Finds the most prominent corners in the image or in the specified image region. This method is based on the minimum eigenvalue of the gradient matrix, making it effective for detecting strong corners in an image.

Parameters:
  • num_features – maximum number of features to detect in image.

  • block_size – size of an average block for computing a derivative covariation matrix over each pixel neighborhood.

  • gradient_size – size of an average block for computing gradient over each pixel neighborhood.

  • quality_level – parameter characterizing the minimal accepted quality of image corners. The parameter value is multiplied by the best corner quality measure, which is the minimal eigenvalue or the Harris function response. The corners with the quality measure less than the product are rejected.

  • min_dist – Minimum possible Euclidean distance between the returned corners.

  • free_param – Free parameter of the Harris detector.

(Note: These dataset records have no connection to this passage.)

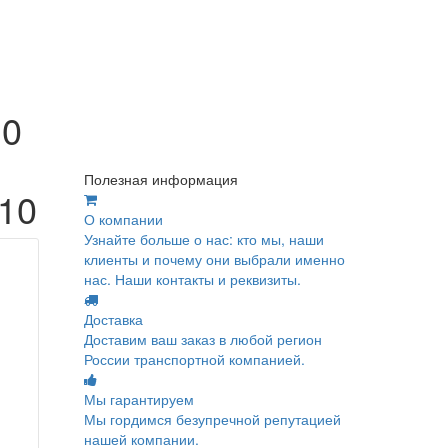
10
Полезная информация
10
О компании
Узнайте больше о нас: кто мы, наши
клиенты и почему они выбрали именно
нас. Наши контакты и реквизиты.
Доставка
Доставим ваш заказ в любой регион
России транспортной компанией.
Мы гарантируем
Мы гордимся безупречной репутацией
нашей компании.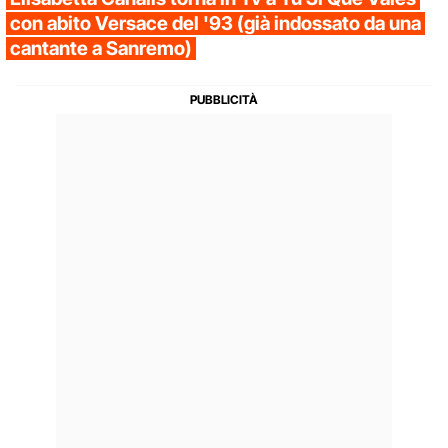
con abito Versace del '93 (già indossato da una
cantante a Sanremo)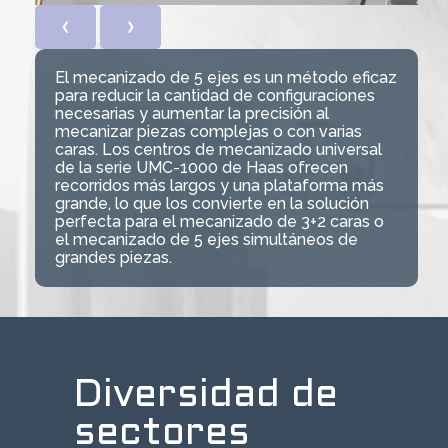
❮
❯
El mecanizado de 5 ejes es un método eficaz
para reducir la cantidad de configuraciones
necesarias y aumentar la precisión al
mecanizar piezas complejas o con varias
caras. Los centros de mecanizado universal
de la serie UMC-1000 de Haas ofrecen
recorridos más largos y una plataforma más
grande, lo que los convierte en la solución
perfecta para el mecanizado de 3+2 caras o
el mecanizado de 5 ejes simultáneos de
grandes piezas.
Diversidad de
sectores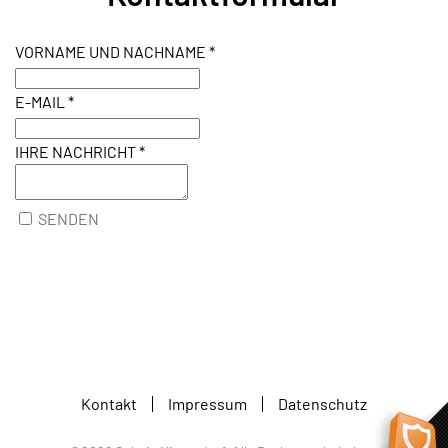
VORNAME UND NACHNAME
*
E-MAIL
*
IHRE NACHRICHT
*
SENDEN
Kontakt
Impressum
Datenschutz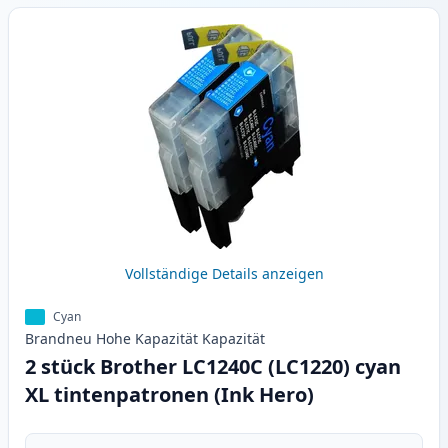
Vollständige Details anzeigen
Cyan
Brandneu
Hohe Kapazität
Kapazität
2 stück Brother LC1240C (LC1220) cyan
XL tintenpatronen (Ink Hero)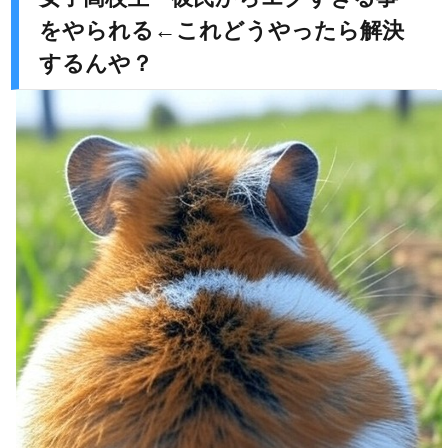
をやられる←これどうやったら解決
するんや？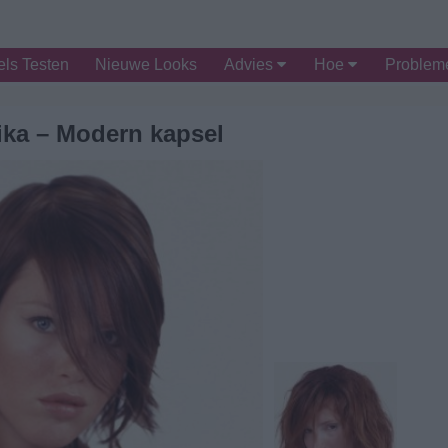
ls Testen
Nieuwe Looks
Advies
Hoe
Proble
ika – Modern kapsel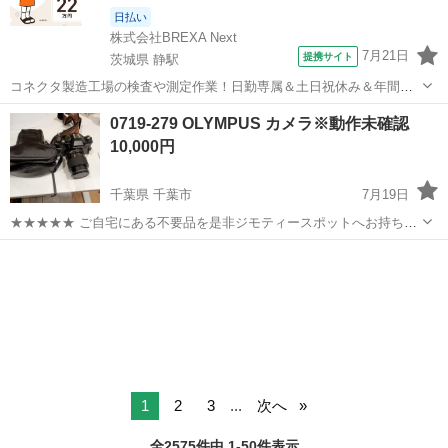
日払い
株式会社BREXA Next
7月21日
提携サイト
茨城県 静駅
コネクタ製造工場の検査や測定作業！日勤専属＆土日祝休み＆年間休
日128日★クリーンルーム内作業★マイカー通勤OK＆無料駐車場あり
茨城
常陸大宮市
静駅
その他
0719-279 OLYMPUS カメラ※動作未確認
★就業先食堂利用可！日払い制度あり！《茨城県常陸大宮市》 人気の
10,000円
工場のお仕事 ◇コネクタ製造工...
千葉県 千葉市
7月19日
★★★★★ ご自宅にある不要品を是非ジモティースポットへお持ち込
みしませんか？ 家電、趣味・スポーツ・レジャー用品、こども用品、
千葉
千葉市
カメラ
OLYMPUS
衣料服飾品、生活雑貨、家具、本、CD・DVDなどが無料でまとめて持
ち込めます！ ※詳細はこ...
1
2
3
...
次へ
全2575件中 1-50件表示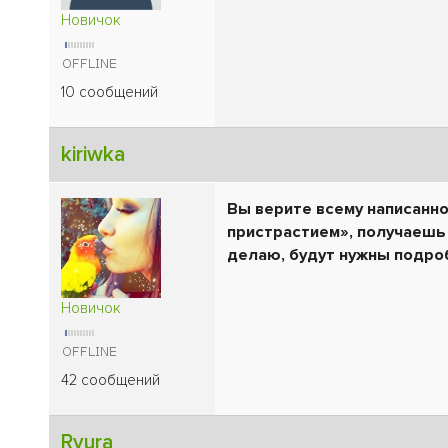
Новичок
10 сообщений
kiriwka
Вы верите всему написанн
пристрастием», получаешь 
делаю, будут нужны подро
Новичок
42 сообщений
Ryura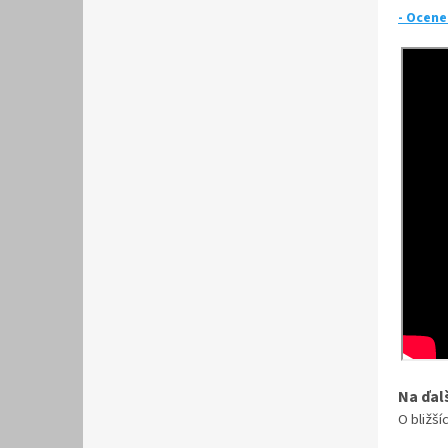
- Ocen
Na ďal
O bližš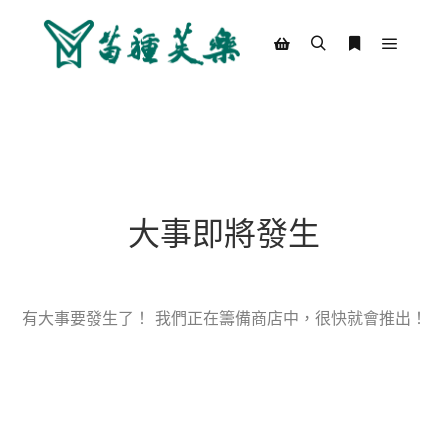
Main m
Search
More info
Shop sidebar
大事即將發生
有大事要發生了！ 我們正在籌備商店中，很快就會推出！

  • use_harris_detector – Whether to use Shi-Tomasi or Harris Corner.

property block_size

size of an average block for computing a derivative covariation matrix over each pixel neighborhood.

property gradient_size

size of an average block for computing gradient over each pixel neighborhood.

property k

Free parameter of the Harris detector.

property min_dist

Minimum possible Euclidean distance between the returned corners.

property num_features

maximum number of features to detect in image.

property quality_level

parameter characterizing the minimal accepted quality of image corners. The parameter value is multiplied by the best corner quality measure, which is the minimal eigenvalue or the Harris function response. The corners with the quality measure less than the product are rejected.

property use_harris_detector

Whether to use Shi-Tomasi or Harris Corner.